In line with a recent ‘tweet‘ published, WWF-Australia [World Wildlife Fund-Australia] has declared the launch of a supply chain tool that employees blockchain to permit businesses and customers to track food items.
The platform, dubbed OpenSC, is the product of a partnership between WWF-Australia and BCGDV [BCG Digital Ventures] — the worldwide corporate venture, investment and incubation arm of U.S. based Boston Consulting cluster.
In line with the WWF ‘web-site‘, the system permits both businesses to track products they manufacture and customers to look at the origins of the said products via a “unique blockchain code at the product’s point of origin.”
The platform distributes QR codes to products produced by corporates sign-up to the scheme. The codes are then coupled to a blockchain platform to permit customers to check the origin and life cycle of the precise product.
The aim is reportedly to empower customers with the information of precisely what they’re purchasing so that they can supposedly make an ethical choice.
In turn, producers would not be further able to use the complexities of supply chains to disguise dubious sourcing and production practices.
WWF-Australia chief executive officer named ‘Dermot O’Gorman’ commented in an official ‘press release‘ said:
“Through OpenSC, we’ll have an entire new level of transparency concerning whether or not the food we eat is contributing to environmental depletion of habitats and species, furthermore as social injustice and human rights problems like slavery.”
OpenSC-tracked system would reportedly be served next week to world leaders at the World Economic Forum event in Davos, Switzerland, the press release further added.

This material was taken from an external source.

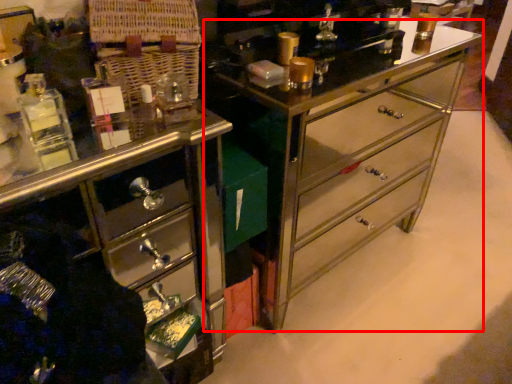 Question: From the image's perspective, considering the relative positions of counter (annotated by the red box) and chest of drawers in the image provided, where is counter (annotated by the red box) located with respect to the staircase?

Choices:
 (A) above
 (B) below

Answer: (A)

In future, the scheme might extend beyond food to tackle areas as diverse as palm oil and timber, Reuters reported while interviewing BCGDV’s Asia region head Paul Hunyor.
This launching comes as blockchain-based supply chain enhancements are seeing a hive of activity. This week, computing tech giant IBM’s own blockchain platform saw two new implementations involving ‘cobalt production in Congo‘ along with the broader world-wide mining industry.
Even earlier in Nov., a Swiss food manufacturer used the Ethereum [ETH] blockchain to trace fish products.